Contact: (843) 723-3984 or firstname.lastname@example.org
Bob Thompson comes to Charleston by way of Atlanta, where he worked as a police officer and as an administrative assistant to the Fulton County commissioners. A resident of Wagener Terrace, he says his part of town does not get its fair share of road and sewage work.
Community Involvement: Thompson has been a member of the Wagener Terrace Neighborhood Association. He also worked on the election campaigns of former President Jimmy Carter and two former Atlanta mayors.
Fresh Idea: Thompson says taxes are a major burden in District 3, especially on seniors. “I don’t know whether we have anything to do with the millage rate,” he says, “but we can lower it if we do.”
Interesting Claim: Thompson says a network of good-ol’-boy politicians still holds a lot of power in the city. “It’s time people woke up,” he says. “This old good-ol’-buddy system needs to stop.”
On Flooding: Thompson says the city should finish its project to fix flooding on the Crosstown, a road that he calls “a hell of a lot of a waste of money,” and start fixing the drainage in other neighborhoods.
On Cruise Ships: “I haven’t ventured into that. I’m not an elected official yet.”

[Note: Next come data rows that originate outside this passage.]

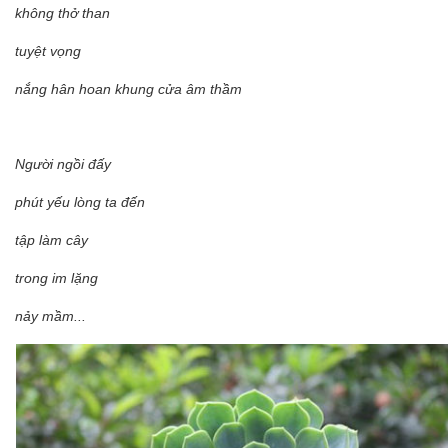
không thở than
tuyệt vọng
nắng hân hoan khung cửa âm thầm
Người ngồi đấy
phút yếu lòng ta đến
tập làm cây
trong im lặng
nảy mầm...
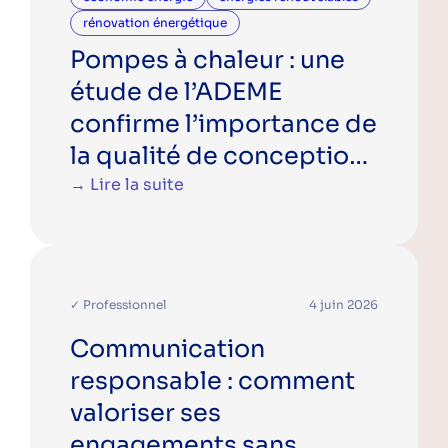
rénovation énergétique
Pompes à chaleur : une
étude de l’ADEME
confirme l’importance de
la qualité de conception
et d’installation
→ Lire la suite
✓ Professionnel
4 juin 2026
Communication
responsable : comment
valoriser ses
engagements sans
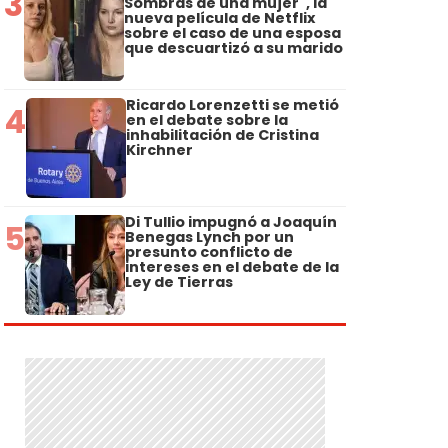
3
Sombras de una mujer", la
nueva película de Netflix
sobre el caso de una esposa
que descuartizó a su marido
Ricardo Lorenzetti se metió
4
en el debate sobre la
inhabilitación de Cristina
Kirchner
Di Tullio impugnó a Joaquín
5
Benegas Lynch por un
presunto conflicto de
intereses en el debate de la
Ley de Tierras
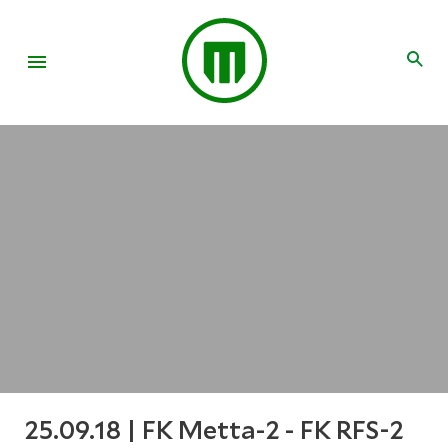
25.09.18 | FK Metta-2 - FK RFS-2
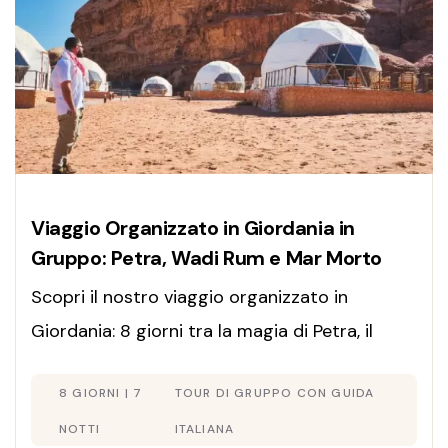
Viaggio Organizzato in Giordania in
Gruppo: Petra, Wadi Rum e Mar Morto
Scopri il nostro viaggio organizzato in
Giordania: 8 giorni tra la magia di Petra, il
deserto del Wadi Rum e il relax sul Mar Morto.
8 GIORNI | 7
TOUR DI GRUPPO CON GUIDA
Include guida in italiano, Jerash e l'autentica
As-Salt. Offerta completa, prenota ora!
NOTTI
ITALIANA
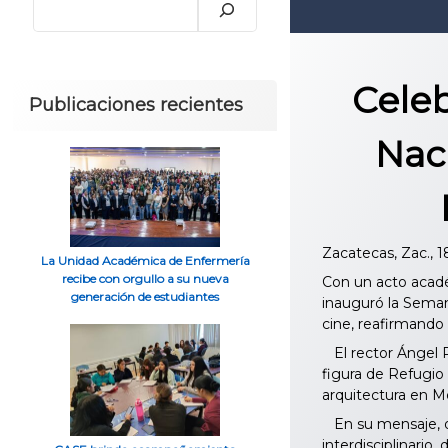
Celeb
Publicaciones recientes
Nac
Zacatecas, Zac., 
La Unidad Académica de Enfermería
recibe con orgullo a su nueva
Con un acto acadé
generación de estudiantes
inauguró la Semana
cine, reafirmando 
El rector Ángel R
figura de Refugio
arquitectura en M
En su mensaje, de
interdisciplinario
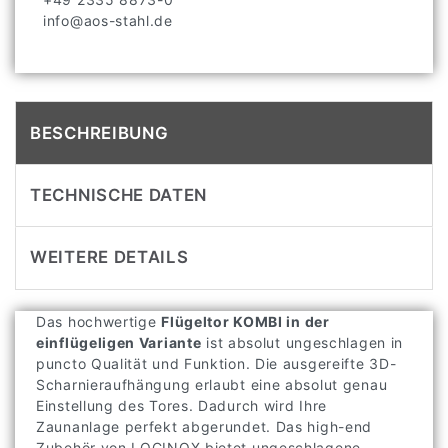
info@aos-stahl.de
BESCHREIBUNG
TECHNISCHE DATEN
WEITERE DETAILS
Das hochwertige
Flügeltor KOMBI in der
einflügeligen Variante
ist absolut ungeschlagen in
puncto Qualität und Funktion. Die ausgereifte 3D-
Scharnieraufhängung erlaubt eine absolut genau
Einstellung des Tores. Dadurch wird Ihre
Zaunanlage perfekt abgerundet. Das high-end
Zubehör von LOCINOX bietet ungeschlagene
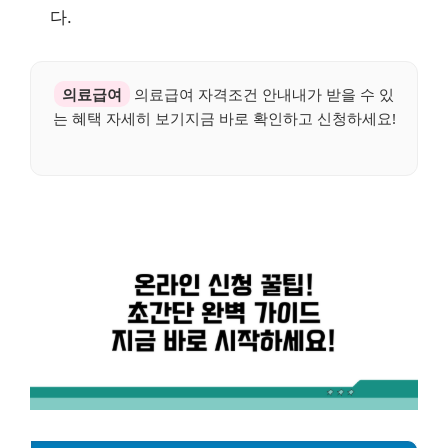
다.
의료급여
의료급여 자격조건 안내내가 받을 수 있
는 혜택 자세히 보기지금 바로 확인하고 신청하세요!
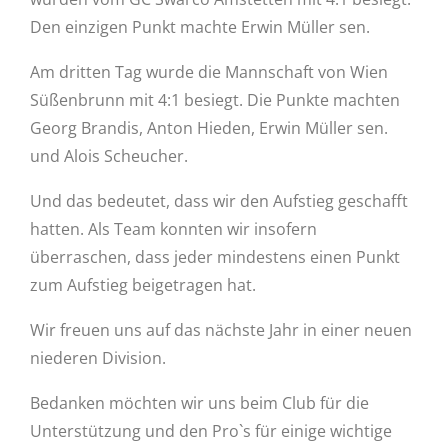
Den einzigen Punkt machte Erwin Müller sen.
Am dritten Tag wurde die Mannschaft von Wien
Süßenbrunn mit 4:1 besiegt. Die Punkte machten
Georg Brandis, Anton Hieden, Erwin Müller sen.
und Alois Scheucher.
Und das bedeutet, dass wir den Aufstieg geschafft
hatten. Als Team konnten wir insofern
überraschen, dass jeder mindestens einen Punkt
zum Aufstieg beigetragen hat.
Wir freuen uns auf das nächste Jahr in einer neuen
niederen Division.
Bedanken möchten wir uns beim Club für die
Unterstützung und den Pro`s für einige wichtige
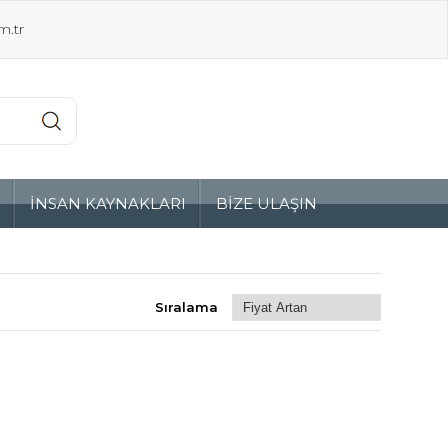
m.tr
Z
İNSAN KAYNAKLARI
BİZE ULAŞIN
Sıralama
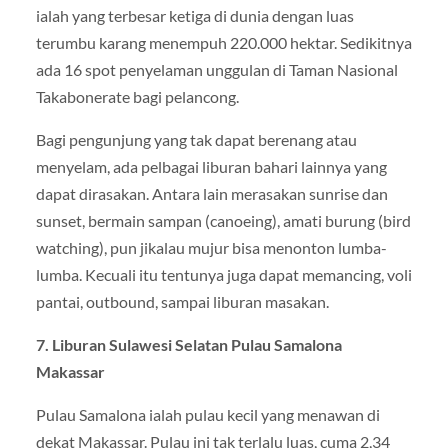
ialah yang terbesar ketiga di dunia dengan luas
terumbu karang menempuh 220.000 hektar. Sedikitnya
ada 16 spot penyelaman unggulan di Taman Nasional
Takabonerate bagi pelancong.
Bagi pengunjung yang tak dapat berenang atau
menyelam, ada pelbagai liburan bahari lainnya yang
dapat dirasakan. Antara lain merasakan sunrise dan
sunset, bermain sampan (canoeing), amati burung (bird
watching), pun jikalau mujur bisa menonton lumba-
lumba. Kecuali itu tentunya juga dapat memancing, voli
pantai, outbound, sampai liburan masakan.
7. Liburan Sulawesi Selatan Pulau Samalona
Makassar
Pulau Samalona ialah pulau kecil yang menawan di
dekat Makassar. Pulau ini tak terlalu luas, cuma 2,34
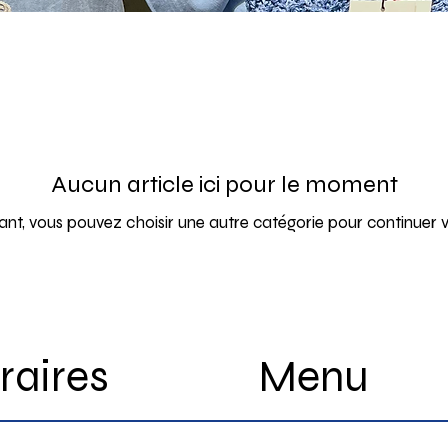
Aucun article ici pour le moment
nt, vous pouvez choisir une autre catégorie pour continuer 
Menu
raires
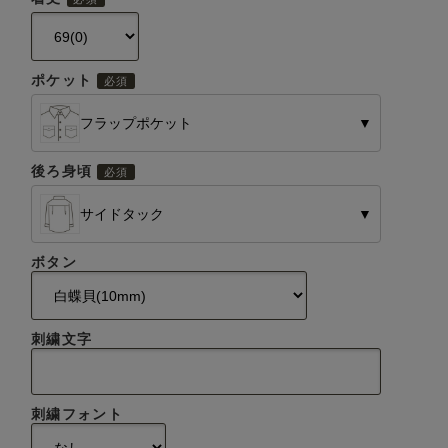
ポケット
フラップポケット
▼
後ろ身頃
サイドタック
▼
ボタン
刺繍文字
刺繍フォント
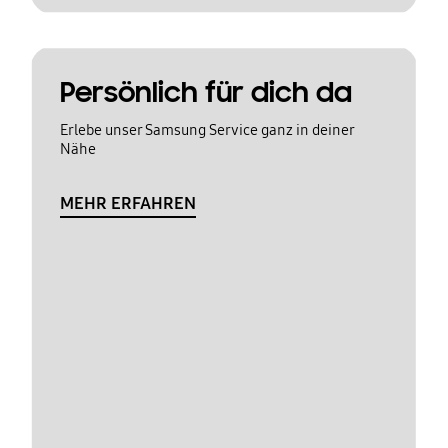
Persönlich für dich da
Erlebe unser Samsung Service ganz in deiner
Nähe
MEHR ERFAHREN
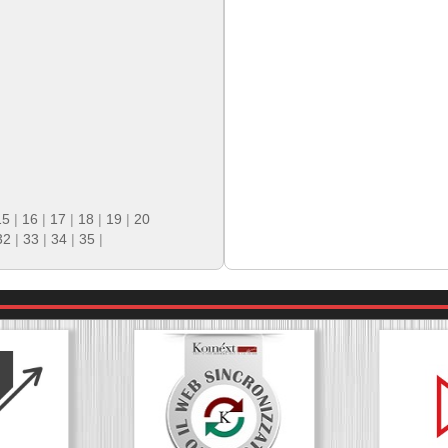
15
|
16
|
17
|
18
|
19
|
20
32
|
33
|
34
|
35
|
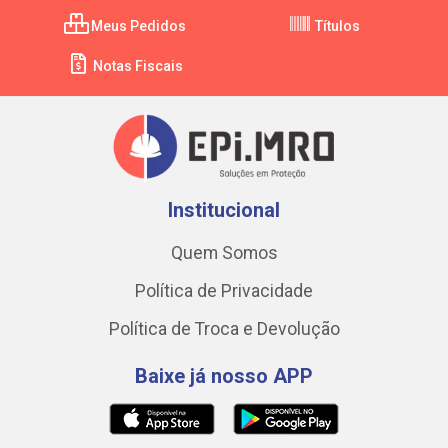
Meus Pedidos
Títulos
Notas Fiscais
Institucional
Quem Somos
Política de Privacidade
Política de Troca e Devolução
Baixe já nosso APP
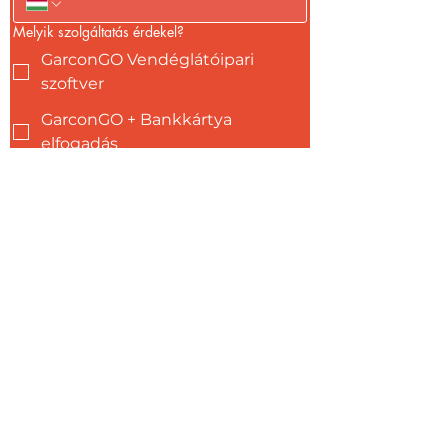
Melyik szolgáltatás érdekel?
GarconGO Vendéglátóipari
szoftver
GarconGO + Bankkártya
elfogadás
Bankkártya elfogadás
Írd ide az üzenetedet!
1 munkanapon belül visszahívunk!
Hozzájárulok, hogy a XOFT Kft. 
CRM rendszerében kezelje az 
adataimat és elfogadom az 
adatkezelési nyilatkozatot.
*
Hozzájárulok, hogy a XOFT Kft. 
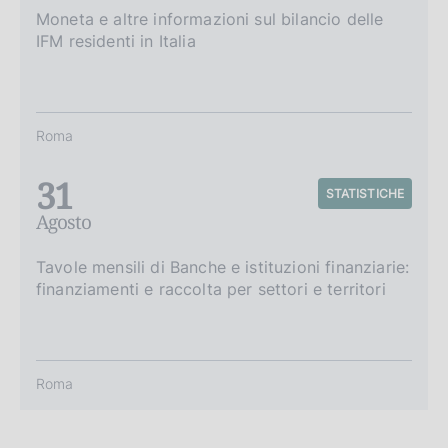
Moneta e altre informazioni sul bilancio delle
IFM residenti in Italia
Roma
31
STATISTICHE
Agosto
Tavole mensili di Banche e istituzioni finanziarie:
finanziamenti e raccolta per settori e territori
Roma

On Tourism: Thompson says the city needs to focus its resources on things other than tourism, particularly infrastructure improvements in residential areas. “They put cobblestone downtown,” he says. “You know how much money that costs? Cobblestone streets? I think they’re just throwing money up in the air.”
On Bikes: Bicycle safety should be among the city’s top 10 priorities, Thompson says, though he is not certain where it should fall on the list. As for creating a bike route across the Ashley River, he says, “If that’s what people want, then that’s what the government should give them, because they’re taxpayers.”
On Crime: Thompson says the city could encourage the formation of crime watch programs and set up community relations programs to help the police department develop a better relationship with residents.